WHAT THIS TASK INVOLVES:
Of all the entries below, only the lines from the one with "MAE696370296" up to and including the one with "information about their" are to be duplicated exactly.

(Stored data)

=-=-=

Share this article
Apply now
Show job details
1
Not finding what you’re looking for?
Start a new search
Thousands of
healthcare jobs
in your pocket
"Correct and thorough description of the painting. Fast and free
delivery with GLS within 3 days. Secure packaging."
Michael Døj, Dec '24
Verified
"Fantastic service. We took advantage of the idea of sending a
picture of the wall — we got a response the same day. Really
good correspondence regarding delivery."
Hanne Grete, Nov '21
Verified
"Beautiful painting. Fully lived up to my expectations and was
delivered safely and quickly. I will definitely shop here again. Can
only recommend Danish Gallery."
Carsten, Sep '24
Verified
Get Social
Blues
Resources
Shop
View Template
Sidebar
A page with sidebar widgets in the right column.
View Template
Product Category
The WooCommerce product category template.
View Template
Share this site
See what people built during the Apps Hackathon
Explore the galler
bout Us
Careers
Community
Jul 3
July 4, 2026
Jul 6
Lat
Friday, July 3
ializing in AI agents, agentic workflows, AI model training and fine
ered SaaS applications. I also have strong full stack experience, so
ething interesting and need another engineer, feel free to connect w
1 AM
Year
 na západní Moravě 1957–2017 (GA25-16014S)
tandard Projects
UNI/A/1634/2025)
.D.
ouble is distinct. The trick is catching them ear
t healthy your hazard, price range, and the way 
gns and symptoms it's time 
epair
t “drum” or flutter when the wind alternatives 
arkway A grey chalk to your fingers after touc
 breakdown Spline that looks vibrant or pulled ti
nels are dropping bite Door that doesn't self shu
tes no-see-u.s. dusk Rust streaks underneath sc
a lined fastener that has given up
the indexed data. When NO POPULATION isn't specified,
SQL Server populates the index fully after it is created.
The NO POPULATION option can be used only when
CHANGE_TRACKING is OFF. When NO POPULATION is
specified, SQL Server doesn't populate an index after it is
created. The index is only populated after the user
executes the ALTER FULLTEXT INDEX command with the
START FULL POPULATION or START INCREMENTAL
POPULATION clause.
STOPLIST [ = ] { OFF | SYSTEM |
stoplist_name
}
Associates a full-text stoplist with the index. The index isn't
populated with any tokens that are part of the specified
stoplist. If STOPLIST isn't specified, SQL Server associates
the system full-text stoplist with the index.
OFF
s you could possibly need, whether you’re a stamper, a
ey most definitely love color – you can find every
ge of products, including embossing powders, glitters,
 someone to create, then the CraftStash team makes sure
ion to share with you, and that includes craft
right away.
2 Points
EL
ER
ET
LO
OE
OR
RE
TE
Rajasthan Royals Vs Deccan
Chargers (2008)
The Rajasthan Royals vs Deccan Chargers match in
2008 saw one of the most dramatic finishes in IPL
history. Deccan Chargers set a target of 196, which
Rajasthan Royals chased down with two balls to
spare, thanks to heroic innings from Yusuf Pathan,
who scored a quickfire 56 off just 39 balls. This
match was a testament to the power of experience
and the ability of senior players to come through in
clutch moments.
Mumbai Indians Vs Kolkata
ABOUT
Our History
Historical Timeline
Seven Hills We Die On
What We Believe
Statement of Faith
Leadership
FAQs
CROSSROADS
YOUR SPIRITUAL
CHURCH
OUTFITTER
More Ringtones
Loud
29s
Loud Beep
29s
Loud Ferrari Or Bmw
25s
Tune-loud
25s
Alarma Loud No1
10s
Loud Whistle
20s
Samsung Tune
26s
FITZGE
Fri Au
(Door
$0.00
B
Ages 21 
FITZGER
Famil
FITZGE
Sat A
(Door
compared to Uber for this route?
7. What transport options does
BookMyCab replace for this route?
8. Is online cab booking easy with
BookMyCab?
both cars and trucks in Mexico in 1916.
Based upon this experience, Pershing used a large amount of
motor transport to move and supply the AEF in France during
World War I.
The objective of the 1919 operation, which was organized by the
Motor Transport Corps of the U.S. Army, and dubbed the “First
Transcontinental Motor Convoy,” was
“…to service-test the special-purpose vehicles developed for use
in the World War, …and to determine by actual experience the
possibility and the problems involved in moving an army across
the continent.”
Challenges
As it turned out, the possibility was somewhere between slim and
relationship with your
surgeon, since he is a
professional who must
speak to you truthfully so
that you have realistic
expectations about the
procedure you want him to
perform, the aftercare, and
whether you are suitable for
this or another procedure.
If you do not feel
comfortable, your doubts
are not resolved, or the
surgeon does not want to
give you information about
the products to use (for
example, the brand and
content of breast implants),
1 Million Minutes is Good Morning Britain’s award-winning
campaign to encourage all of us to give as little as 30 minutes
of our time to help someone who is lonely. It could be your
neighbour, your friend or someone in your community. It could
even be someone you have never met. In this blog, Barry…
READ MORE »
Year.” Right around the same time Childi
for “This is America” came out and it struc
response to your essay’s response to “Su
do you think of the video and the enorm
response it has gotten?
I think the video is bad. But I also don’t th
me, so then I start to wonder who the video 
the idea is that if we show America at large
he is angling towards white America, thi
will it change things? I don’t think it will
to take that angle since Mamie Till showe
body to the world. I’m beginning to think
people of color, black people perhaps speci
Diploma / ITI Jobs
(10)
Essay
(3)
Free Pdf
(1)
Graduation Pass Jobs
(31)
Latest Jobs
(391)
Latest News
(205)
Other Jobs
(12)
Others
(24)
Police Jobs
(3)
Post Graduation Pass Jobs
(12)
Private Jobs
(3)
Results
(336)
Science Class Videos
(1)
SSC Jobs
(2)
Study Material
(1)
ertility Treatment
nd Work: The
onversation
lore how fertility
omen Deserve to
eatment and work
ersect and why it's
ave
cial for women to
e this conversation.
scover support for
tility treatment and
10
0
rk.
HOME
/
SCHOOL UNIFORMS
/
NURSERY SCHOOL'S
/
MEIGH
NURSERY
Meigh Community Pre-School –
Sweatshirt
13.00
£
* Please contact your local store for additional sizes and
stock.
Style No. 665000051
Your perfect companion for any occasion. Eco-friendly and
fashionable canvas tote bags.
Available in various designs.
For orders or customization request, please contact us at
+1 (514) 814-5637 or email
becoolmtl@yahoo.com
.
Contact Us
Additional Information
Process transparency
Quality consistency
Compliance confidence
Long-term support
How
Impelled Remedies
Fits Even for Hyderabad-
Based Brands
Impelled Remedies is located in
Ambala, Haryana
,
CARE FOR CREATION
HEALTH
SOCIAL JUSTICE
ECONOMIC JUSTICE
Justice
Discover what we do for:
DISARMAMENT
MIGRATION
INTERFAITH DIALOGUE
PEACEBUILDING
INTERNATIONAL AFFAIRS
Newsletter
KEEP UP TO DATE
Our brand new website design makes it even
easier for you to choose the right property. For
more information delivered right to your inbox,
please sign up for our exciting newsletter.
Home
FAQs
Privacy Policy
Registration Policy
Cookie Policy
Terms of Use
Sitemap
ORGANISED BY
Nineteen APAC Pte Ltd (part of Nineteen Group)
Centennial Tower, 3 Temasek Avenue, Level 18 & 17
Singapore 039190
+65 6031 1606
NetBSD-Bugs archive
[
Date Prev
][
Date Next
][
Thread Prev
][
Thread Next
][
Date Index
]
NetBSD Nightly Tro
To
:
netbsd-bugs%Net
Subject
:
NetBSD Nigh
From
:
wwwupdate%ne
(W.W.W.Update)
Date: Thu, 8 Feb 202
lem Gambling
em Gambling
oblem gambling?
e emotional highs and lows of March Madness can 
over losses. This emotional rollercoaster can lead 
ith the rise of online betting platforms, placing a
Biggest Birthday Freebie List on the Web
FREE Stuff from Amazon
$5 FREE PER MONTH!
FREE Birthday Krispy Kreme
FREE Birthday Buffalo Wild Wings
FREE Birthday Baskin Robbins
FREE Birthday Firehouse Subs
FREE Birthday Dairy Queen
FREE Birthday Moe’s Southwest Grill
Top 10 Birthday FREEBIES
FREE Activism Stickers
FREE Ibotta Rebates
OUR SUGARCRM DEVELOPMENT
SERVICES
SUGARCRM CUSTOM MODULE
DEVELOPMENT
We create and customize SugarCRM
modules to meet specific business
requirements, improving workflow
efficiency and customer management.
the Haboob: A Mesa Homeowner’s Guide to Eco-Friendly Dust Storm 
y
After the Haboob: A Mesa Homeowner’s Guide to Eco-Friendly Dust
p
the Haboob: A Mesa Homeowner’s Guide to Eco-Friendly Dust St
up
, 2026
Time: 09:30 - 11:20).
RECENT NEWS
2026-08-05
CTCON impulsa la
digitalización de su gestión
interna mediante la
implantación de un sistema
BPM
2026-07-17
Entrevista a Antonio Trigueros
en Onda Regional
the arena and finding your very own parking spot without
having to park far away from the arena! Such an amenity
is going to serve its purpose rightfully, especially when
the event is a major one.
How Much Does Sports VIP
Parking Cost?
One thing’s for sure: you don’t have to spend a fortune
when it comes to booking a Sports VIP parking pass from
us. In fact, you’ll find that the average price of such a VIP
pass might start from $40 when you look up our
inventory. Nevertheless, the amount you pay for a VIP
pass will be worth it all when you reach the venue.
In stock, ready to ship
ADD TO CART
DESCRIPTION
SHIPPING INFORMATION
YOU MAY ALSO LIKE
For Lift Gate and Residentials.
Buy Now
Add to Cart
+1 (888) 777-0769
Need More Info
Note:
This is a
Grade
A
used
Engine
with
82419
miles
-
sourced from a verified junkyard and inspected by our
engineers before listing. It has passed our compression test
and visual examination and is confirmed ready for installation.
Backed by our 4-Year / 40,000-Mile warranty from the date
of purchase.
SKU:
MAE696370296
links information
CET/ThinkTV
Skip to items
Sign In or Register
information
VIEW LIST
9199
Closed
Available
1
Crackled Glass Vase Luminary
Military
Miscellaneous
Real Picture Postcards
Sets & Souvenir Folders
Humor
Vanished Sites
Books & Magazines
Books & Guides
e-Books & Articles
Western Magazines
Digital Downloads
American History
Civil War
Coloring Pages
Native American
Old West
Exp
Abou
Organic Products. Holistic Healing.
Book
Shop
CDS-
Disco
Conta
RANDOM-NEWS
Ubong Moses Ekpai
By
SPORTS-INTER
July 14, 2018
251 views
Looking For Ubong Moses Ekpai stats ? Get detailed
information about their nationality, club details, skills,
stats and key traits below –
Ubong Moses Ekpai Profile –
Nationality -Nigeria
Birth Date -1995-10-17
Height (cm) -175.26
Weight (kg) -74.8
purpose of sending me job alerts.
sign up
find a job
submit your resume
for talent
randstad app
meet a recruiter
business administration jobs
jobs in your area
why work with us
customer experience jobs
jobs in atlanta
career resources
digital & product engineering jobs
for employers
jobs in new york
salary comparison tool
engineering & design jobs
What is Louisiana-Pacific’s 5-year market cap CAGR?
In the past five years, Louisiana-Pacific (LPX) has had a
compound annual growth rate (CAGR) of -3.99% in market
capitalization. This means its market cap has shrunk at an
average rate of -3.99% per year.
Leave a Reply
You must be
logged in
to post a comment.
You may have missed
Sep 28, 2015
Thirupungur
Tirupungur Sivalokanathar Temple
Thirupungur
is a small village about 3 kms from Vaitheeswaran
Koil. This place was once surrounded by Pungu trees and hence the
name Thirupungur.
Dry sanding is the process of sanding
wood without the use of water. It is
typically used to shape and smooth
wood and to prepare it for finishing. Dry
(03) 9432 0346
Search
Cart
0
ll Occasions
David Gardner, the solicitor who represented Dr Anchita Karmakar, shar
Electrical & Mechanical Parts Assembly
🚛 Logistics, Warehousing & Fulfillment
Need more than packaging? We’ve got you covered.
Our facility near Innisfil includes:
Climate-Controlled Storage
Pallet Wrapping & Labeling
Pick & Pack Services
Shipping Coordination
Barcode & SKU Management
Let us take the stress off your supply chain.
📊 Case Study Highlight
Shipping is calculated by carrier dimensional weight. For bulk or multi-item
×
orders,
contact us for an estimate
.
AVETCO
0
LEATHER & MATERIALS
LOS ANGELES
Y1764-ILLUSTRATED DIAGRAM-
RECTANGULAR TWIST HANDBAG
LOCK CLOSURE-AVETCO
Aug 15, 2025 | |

=-=-=

SOLUTION TO THE EXERCISE:
MAE696370296
links information
CET/ThinkTV
Skip to items
Sign In or Register
information
VIEW LIST
9199
Closed
Available
1
Crackled Glass Vase Luminary
Military
Miscellaneous
Real Picture Postcards
Sets & Souvenir Folders
Humor
Vanished Sites
Books & Magazines
Books & Guides
e-Books & Articles
Western Magazines
Digital Downloads
American History
Civil War
Coloring Pages
Native American
Old West
Exp
Abou
Organic Products. Holistic Healing.
Book
Shop
CDS-
Disco
Conta
RANDOM-NEWS
Ubong Moses Ekpai
By
SPORTS-INTER
July 14, 2018
251 views
Looking For Ubong Moses Ekpai stats ? Get detailed
information about their nationality, club details, skills,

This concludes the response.